10 signes que vous êtes en train de vous épuiser - et que faire à ce sujet

Par Lisa M. Gerry

Il y a plusieurs années, j'ai commencé un travail qui, à toutes fins utiles, était mon travail de rêve. C'est du moins ce à quoi j'ai passé quatre ans de fac et deux ans de stages pour me préparer. C'était ma grande pause, et je n'allais pas la gaspiller.

Je pense que même si je ne suis peut-être pas la personne la plus intelligente ou la plus talentueuse de la salle, je gagnerai ma place à la table grâce à mon impressionnante éthique de travail. Alors, je suis arrivé tôt à mon travail de bureau, je suis resté tard, j'ai travaillé les week-ends, tout en m'inquiétant de manière obsessionnelle pour mes performances et mon avenir.

Avec le recul, il est évident que mon mode de vie n'était pas durable. Mais à l'époque, je portais mon workaholism comme un insigne d'honneur. De la façon dont je le voyais, j'avais un travail formidable et je travaillerais aussi dur qu'il le fallait pour bien faire.

Au fil du temps, tout semblant de vie équilibrée a disparu. Je n'avais aucune énergie ou envie de sortir avec mes amis, je négligeais ma santé et j'étais devenu désillusionné par mon travail. Il n'y a pas eu un seul catalyseur, ce n'est pas parce que j'ai cessé d'aimer le genre de travail que je faisais, de manière générale.

Au lieu de cela, il s'agissait d'un cas classique d'épuisement professionnel : de multiples facteurs de stress chroniques sur une longue période de temps m'ont laissé totalement épuisé et ne sont plus à mon meilleur. En quelques années, je suis passé des yeux brillants et de la queue touffue à un grave burn-out. Voici des signes indiquant que vous pourriez emprunter le même chemin.

Quoi exactement Est Burnout?

Il s'avère que mon histoire n'est pas rare, de nombreuses femmes du millénaire souffrent d'épuisement professionnel avant même d'avoir 30 ans. intérêt pour les choses, ce qui entraîne une baisse de leur rendement au travail.

« Une grande partie de l'épuisement professionnel est vraiment liée au stress chronique », explique le Dr Ballard, qui dirige le programme Psychologically Healthy Workplace de l'APA. « Dans ces situations, les exigences qui vous sont imposées dépassent les ressources dont vous disposez pour faire face aux facteurs de stress. »

Si rien n'est fait, l'épuisement professionnel peut faire des ravages sur votre santé, votre bonheur, vos relations et votre rendement au travail.
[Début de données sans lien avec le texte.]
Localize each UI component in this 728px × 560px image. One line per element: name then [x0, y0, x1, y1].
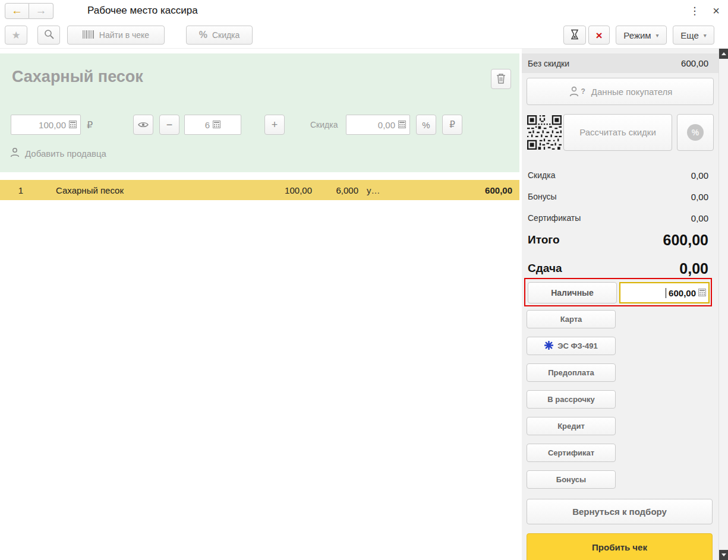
find-in-receipt-button[interactable]: Найти в чеке: [67, 26, 165, 45]
prepayment-button[interactable]: Предоплата: [527, 363, 616, 382]
calculator-icon[interactable]: [698, 288, 706, 298]
customer-data-label: Данные покупателя: [591, 87, 673, 97]
close-icon[interactable]: ×: [713, 5, 720, 17]
red-x-icon: ×: [595, 30, 602, 41]
row-price: 100,00: [241, 185, 312, 195]
bonuses-summary-row: Бонусы 0,00: [522, 186, 718, 207]
triangle-up-icon: [721, 52, 726, 55]
credit-button[interactable]: Кредит: [527, 417, 616, 435]
row-discount-input[interactable]: 0,00: [346, 115, 410, 135]
print-receipt-button[interactable]: Пробить чек: [527, 533, 713, 560]
titlebar: ← → Рабочее место кассира ⋮ ×: [0, 0, 728, 21]
total-label: Итого: [528, 233, 560, 246]
toolbar: ★ Найти в чеке % Скидка × Режим ▾ Еще ▾: [0, 21, 728, 49]
calculate-discounts-button[interactable]: Рассчитать скидки: [563, 114, 672, 151]
chevron-down-icon: ▾: [704, 32, 707, 39]
favorites-button[interactable]: ★: [5, 26, 27, 45]
discount-summary-row: Скидка 0,00: [522, 165, 718, 185]
more-label: Еще: [680, 30, 699, 40]
current-item-panel: Сахарный песок 100,00 ₽ − 6 + Скидка 0,0…: [0, 53, 519, 172]
scroll-up-button[interactable]: [719, 49, 728, 59]
decrease-quantity-button[interactable]: −: [159, 115, 179, 135]
discount-button[interactable]: % Скидка: [186, 26, 253, 45]
certificates-label: Сертификаты: [528, 213, 581, 223]
total-value: 600,00: [663, 232, 708, 249]
discount-label: Скидка: [528, 170, 555, 180]
ruble-currency-label: ₽: [87, 115, 93, 135]
ruble-icon: ₽: [449, 119, 455, 130]
plus-icon: +: [272, 119, 278, 131]
discount-percent-mode-button[interactable]: %: [416, 115, 436, 135]
es-star-icon: [544, 341, 553, 352]
nav-buttons: ← →: [5, 3, 53, 19]
bonuses-label: Бонусы: [528, 192, 557, 201]
delete-row-button[interactable]: [491, 69, 511, 89]
person-question-icon: ?: [568, 86, 585, 97]
toggle-price-visibility-button[interactable]: [133, 115, 153, 135]
price-value: 100,00: [39, 120, 66, 130]
back-button[interactable]: ←: [5, 3, 29, 19]
card-payment-button[interactable]: Карта: [527, 310, 616, 328]
cancel-receipt-button[interactable]: ×: [588, 26, 610, 45]
barcode-icon: [83, 30, 94, 40]
row-sum: 600,00: [400, 185, 519, 195]
change-label: Сдача: [528, 262, 562, 275]
postpone-receipt-button[interactable]: [563, 26, 586, 45]
vertical-scrollbar[interactable]: [718, 49, 728, 560]
trash-icon: [496, 73, 506, 86]
text-caret: [666, 288, 666, 298]
percent-circle-icon: %: [687, 124, 704, 141]
percent-icon: %: [422, 120, 430, 130]
discount-button-label: Скидка: [212, 30, 239, 40]
row-discount-value: 0,00: [378, 120, 395, 130]
price-input[interactable]: 100,00: [11, 115, 81, 135]
certificates-value: 0,00: [691, 213, 708, 223]
installment-button[interactable]: В рассрочку: [527, 390, 616, 409]
es-fz491-label: ЭС ФЗ-491: [557, 341, 598, 350]
hourglass-icon: [570, 29, 579, 42]
calculator-icon[interactable]: [398, 120, 406, 130]
product-name: Сахарный песок: [12, 68, 143, 86]
quantity-input[interactable]: 6: [184, 115, 241, 135]
calculator-icon[interactable]: [69, 120, 77, 130]
person-icon: [10, 147, 20, 160]
customer-data-button[interactable]: ? Данные покупателя: [527, 78, 714, 105]
receipt-table-row[interactable]: 1 Сахарный песок 100,00 6,000 у… 600,00: [0, 180, 519, 200]
forward-button[interactable]: →: [29, 3, 53, 19]
bonuses-value: 0,00: [691, 192, 708, 202]
window-controls: ⋮ ×: [689, 5, 720, 17]
triangle-down-icon: [721, 553, 726, 556]
cash-amount-input[interactable]: 600,00: [619, 282, 710, 303]
kebab-menu-icon[interactable]: ⋮: [689, 5, 699, 17]
es-fz491-payment-button[interactable]: ЭС ФЗ-491: [527, 337, 616, 355]
add-seller-button[interactable]: Добавить продавца: [10, 147, 106, 160]
row-quantity: 6,000: [312, 185, 358, 195]
mode-button[interactable]: Режим ▾: [616, 26, 667, 45]
calculator-icon[interactable]: [213, 120, 220, 130]
more-button[interactable]: Еще ▾: [673, 26, 714, 45]
increase-quantity-button[interactable]: +: [264, 115, 285, 135]
chevron-down-icon: ▾: [656, 32, 659, 39]
discount-ruble-mode-button[interactable]: ₽: [442, 115, 462, 135]
back-arrow-icon: ←: [11, 4, 23, 17]
totals-sidebar: Без скидки 600,00 ? Данные покупателя Ра…: [522, 49, 718, 560]
bonuses-payment-button[interactable]: Бонусы: [527, 470, 616, 489]
discounts-percent-button[interactable]: %: [677, 114, 714, 151]
certificate-payment-button[interactable]: Сертификат: [527, 444, 616, 462]
certificates-summary-row: Сертификаты 0,00: [522, 208, 718, 228]
row-unit: у…: [358, 185, 400, 195]
back-to-selection-button[interactable]: Вернуться к подбору: [527, 499, 713, 524]
cash-payment-group: Наличные 600,00: [524, 278, 712, 306]
search-icon: [44, 29, 54, 41]
star-icon: ★: [11, 29, 20, 42]
total-row: Итого 600,00: [522, 227, 718, 253]
add-seller-label: Добавить продавца: [25, 148, 106, 159]
minus-icon: −: [166, 119, 173, 131]
cash-amount-value: 600,00: [669, 288, 696, 298]
row-discount-label: Скидка: [310, 115, 338, 135]
quantity-value: 6: [205, 120, 210, 130]
cash-button[interactable]: Наличные: [528, 282, 617, 303]
row-product-name: Сахарный песок: [42, 185, 241, 195]
scroll-down-button[interactable]: [719, 550, 728, 560]
search-button[interactable]: [37, 26, 60, 45]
Afin d'attraper l'épuisement professionnel et de le combattre tôt, il est important de savoir à quoi faire attention.

Le Dr Ballard nous a fait part de 10 signes indiquant que vous souffrez peut-être d'épuisement professionnel :

1. Épuisement

Un signe clair d'épuisement est lorsque vous vous sentez fatigué tout le temps. L'épuisement peut être émotionnel, mental ou physique. C'est le sentiment de ne pas avoir d'énergie, d'être complètement épuisé.

2. Manque de motivation

Lorsque vous ne vous sentez plus enthousiasmé par quoi que ce soit ou que vous n'avez plus cette motivation interne pour votre travail, il y a de fortes chances que vous souffriez d'épuisement professionnel. D'autres façons que cela se manifeste? Il peut être plus difficile de se mettre en route le matin et plus difficile de se traîner au travail tous les jours.
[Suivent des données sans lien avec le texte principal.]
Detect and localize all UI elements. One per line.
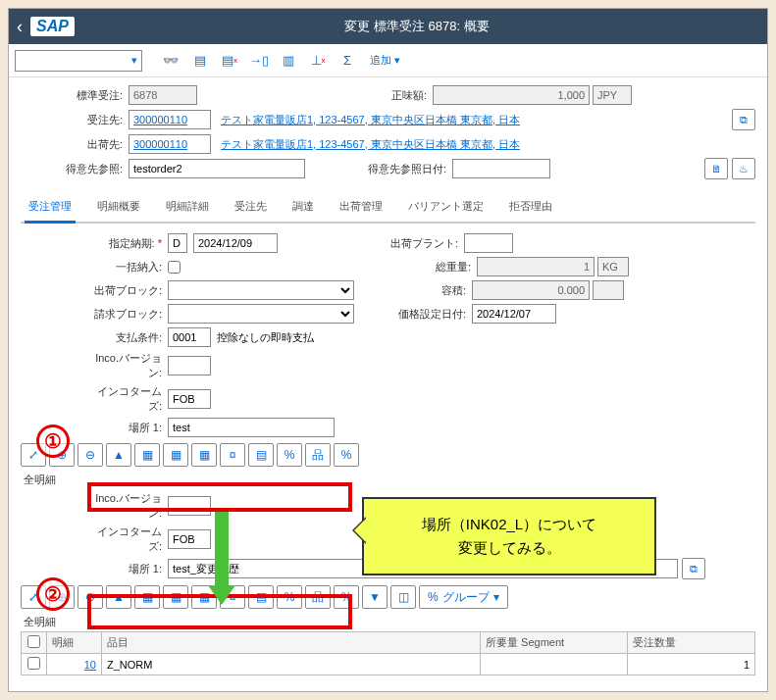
- chevron-down-icon: ▾: [394, 54, 400, 67]
- calendar-icon[interactable]: ▦: [191, 443, 217, 467]
- tab-reject[interactable]: 拒否理由: [505, 193, 556, 222]
- billblk-select[interactable]: [168, 304, 354, 324]
- add-menu[interactable]: 追加▾: [364, 53, 406, 68]
- col-material[interactable]: 品目: [102, 632, 481, 654]
- batch-icon-2[interactable]: ▤: [248, 585, 274, 609]
- custrefdate-field[interactable]: [452, 159, 550, 178]
- org-icon-2[interactable]: 品: [305, 585, 331, 609]
- document-icon[interactable]: ▤: [187, 49, 213, 73]
- incov-field-2[interactable]: [168, 496, 211, 516]
- select-all-checkbox[interactable]: [27, 635, 40, 648]
- down-icon[interactable]: ▼: [362, 585, 388, 609]
- soldto-label: 受注先:: [21, 113, 129, 127]
- shipto-field[interactable]: [129, 134, 211, 154]
- header-stamp-icon[interactable]: ♨: [732, 158, 755, 179]
- layout-combo[interactable]: ▾: [15, 50, 142, 72]
- chevron-down-icon: ▾: [131, 54, 137, 67]
- tab-procure[interactable]: 調達: [288, 193, 318, 222]
- tab-ship-mgmt[interactable]: 出荷管理: [336, 193, 387, 222]
- tab-item-overview[interactable]: 明細概要: [93, 193, 144, 222]
- gweight-field: [477, 257, 595, 276]
- qty-cell[interactable]: 1: [628, 654, 755, 675]
- loc1-field-a[interactable]: [168, 418, 335, 437]
- material-cell[interactable]: Z_NORM: [102, 654, 481, 675]
- incoterms-field-2[interactable]: [168, 529, 211, 549]
- chart-icon[interactable]: ◫: [390, 585, 416, 609]
- nav-up-icon[interactable]: ▲: [106, 443, 131, 467]
- order-label: 標準受注:: [21, 88, 129, 103]
- reqdate-type-field[interactable]: [168, 233, 187, 253]
- batch-icon[interactable]: ▤: [248, 443, 274, 467]
- incoterms-label-2: インコタームズ:: [89, 525, 168, 554]
- org-icon[interactable]: 品: [305, 443, 331, 467]
- item-toolbar-1: ⤢ ⊕ ⊖ ▲ ▦ ▦ ▦ ¤ ▤ % 品 %: [21, 443, 755, 467]
- content-area: 標準受注: 正味額: 受注先: テスト家電量販店1, 123-4567, 東京中…: [9, 77, 767, 691]
- plant-label: 出荷プラント:: [386, 236, 464, 251]
- annotation-callout: 場所（INK02_L）について 変更してみる。: [362, 497, 656, 575]
- link2-icon[interactable]: %: [334, 443, 359, 467]
- list-icon[interactable]: ▥: [276, 49, 301, 73]
- copy-icon[interactable]: ⧉: [732, 109, 755, 130]
- col-qty[interactable]: 受注数量: [628, 632, 755, 654]
- grid-icon-2[interactable]: ▦: [134, 585, 160, 609]
- display-icon[interactable]: 👓: [158, 49, 183, 73]
- sigma-icon[interactable]: Σ: [335, 49, 360, 73]
- prcdate-label: 価格設定日付:: [393, 307, 472, 322]
- import-icon[interactable]: →▯: [246, 49, 272, 73]
- tab-order-mgmt[interactable]: 受注管理: [25, 193, 76, 222]
- annotation-arrow-stem: [215, 512, 229, 588]
- incoterms-field[interactable]: [168, 389, 211, 409]
- table-row[interactable]: 10 Z_NORM 1: [22, 654, 755, 675]
- line-link[interactable]: 10: [84, 659, 96, 671]
- dlvblk-select[interactable]: [168, 280, 354, 300]
- select-all-header[interactable]: [22, 632, 47, 654]
- del-row-icon-2[interactable]: ⊖: [78, 585, 103, 609]
- nav-up-icon-2[interactable]: ▲: [106, 585, 131, 609]
- grid2-icon-2[interactable]: ▦: [163, 585, 188, 609]
- soldto-field[interactable]: [129, 110, 211, 129]
- group-button[interactable]: %グループ▾: [419, 585, 508, 609]
- delete-doc-icon[interactable]: ▤x: [217, 49, 242, 73]
- compdlv-label: 一括納入:: [89, 260, 168, 275]
- custref-field[interactable]: [129, 159, 305, 178]
- shipto-link[interactable]: テスト家電量販店1, 123-4567, 東京中央区日本橋 東京都, 日本: [221, 137, 520, 152]
- row-checkbox[interactable]: [27, 657, 40, 670]
- plant-field[interactable]: [464, 233, 513, 253]
- link-icon-2[interactable]: %: [277, 585, 302, 609]
- allitems-label-2: 全明細: [24, 615, 755, 629]
- netval-label: 正味額:: [374, 88, 433, 103]
- payterm-field[interactable]: [168, 327, 211, 347]
- tab-item-detail[interactable]: 明細詳細: [162, 193, 213, 222]
- grid-icon[interactable]: ▦: [134, 443, 160, 467]
- header-doc-icon[interactable]: 🗎: [704, 158, 728, 179]
- grid2-icon[interactable]: ▦: [163, 443, 188, 467]
- segment-cell[interactable]: [481, 654, 628, 675]
- tab-variant[interactable]: バリアント選定: [404, 193, 488, 222]
- allitems-label-1: 全明細: [24, 473, 755, 487]
- prcdate-field[interactable]: [472, 304, 556, 324]
- link2-icon-2[interactable]: %: [334, 585, 359, 609]
- col-line[interactable]: 明細: [47, 632, 102, 654]
- soldto-link[interactable]: テスト家電量販店1, 123-4567, 東京中央区日本橋 東京都, 日本: [221, 113, 520, 127]
- vol-field: [472, 280, 590, 300]
- netval-field: [433, 85, 590, 105]
- dlvblk-label: 出荷ブロック:: [89, 283, 168, 298]
- back-icon[interactable]: ‹: [17, 17, 23, 37]
- value-help-icon[interactable]: ⧉: [682, 558, 705, 579]
- link-icon[interactable]: %: [277, 443, 302, 467]
- loc1-label-a: 場所 1:: [89, 421, 168, 435]
- order-mgmt-panel: 指定納期: 出荷プラント: 一括納入: 総重量:: [21, 224, 755, 679]
- tab-soldto[interactable]: 受注先: [231, 193, 271, 222]
- compdlv-checkbox[interactable]: [168, 261, 181, 274]
- billblk-label: 請求ブロック:: [89, 307, 168, 322]
- titlebar: ‹ SAP 変更 標準受注 6878: 概要: [9, 9, 767, 44]
- items-table: 明細 品目 所要量 Segment 受注数量 10 Z_NORM 1: [21, 631, 755, 675]
- money-icon[interactable]: ¤: [220, 443, 245, 467]
- reqdate-field[interactable]: [193, 233, 278, 253]
- user-cancel-icon[interactable]: ⊥x: [305, 49, 331, 73]
- col-segment[interactable]: 所要量 Segment: [481, 632, 628, 654]
- callout-line2: 変更してみる。: [382, 536, 637, 560]
- tabstrip: 受注管理 明細概要 明細詳細 受注先 調達 出荷管理 バリアント選定 拒否理由: [21, 193, 755, 224]
- incov-field[interactable]: [168, 356, 211, 375]
- del-row-icon[interactable]: ⊖: [78, 443, 103, 467]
3. Frustration, cynisme et autres émotions négatives

Vous pouvez avoir l'impression que ce que vous faites n'a plus beaucoup d'importance, ou vous pouvez être désillusionné par tout. Vous remarquerez peut-être que vous vous sentez généralement plus pessimiste qu'auparavant. Bien que tout le monde éprouve de temps en temps des émotions négatives, il est important de savoir quand celles-ci deviennent inhabituelles pour vous.

4. Problèmes cognitifs

L'épuisement professionnel et le stress chronique peuvent interférer avec votre capacité d'attention ou de concentration. Lorsque nous sommes stressés, notre attention se rétrécit pour se concentrer sur l'élément négatif que nous percevons comme une menace. À court terme, cela nous aide à faire face au problème actuel, explique le Dr Ballard, « mais notre corps et notre cerveau sont conçus pour gérer cela en de courtes périodes, puis revenir à un fonctionnement normal. Lorsque le stress devient chronique, cette focalisation étroite continue. depuis longtemps et nous avons du mal à faire attention à d'autres choses."

Cette vision en tunnel de "combat ou fuite" peut affecter négativement votre capacité à résoudre des problèmes ou à prendre des décisions. Vous pourriez constater que vous êtes plus oublieux et que vous avez plus de mal à vous souvenir des choses.

5. Perte de performance au travail

Vous ne savez pas si vous êtes épuisé ? Comparez votre performance au travail maintenant à votre performance des années précédentes. Étant donné que l'épuisement professionnel a tendance à se produire sur une longue période de temps, cette vision à long terme peut révéler si vous êtes dans une crise temporaire ou si vous souffrez d'un épuisement plus chronique.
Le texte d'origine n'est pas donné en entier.